(Transcribed page contents)
<<<<

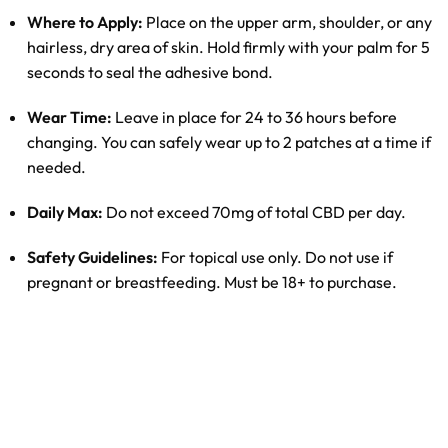
Where to Apply:
Place on the upper arm, shoulder, or any
hairless, dry area of skin. Hold firmly with your palm for 5
seconds to seal the adhesive bond.
Wear Time:
Leave in place for 24 to 36 hours before
changing. You can safely wear up to 2 patches at a time if
needed.
Daily Max:
Do not exceed 70mg of total CBD per day.
Safety Guidelines:
For topical use only. Do not use if
pregnant or breastfeeding. Must be 18+ to purchase.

>>>>

• **About this task**
Without including any picture, print every record exactly as written above.

• **Completed exercise**
Where to Apply:
Place on the upper arm, shoulder, or any
hairless, dry area of skin. Hold firmly with your palm for 5
seconds to seal the adhesive bond.
Wear Time:
Leave in place for 24 to 36 hours before
changing. You can safely wear up to 2 patches at a time if
needed.
Daily Max:
Do not exceed 70mg of total CBD per day.
Safety Guidelines:
For topical use only. Do not use if
pregnant or breastfeeding. Must be 18+ to purchase.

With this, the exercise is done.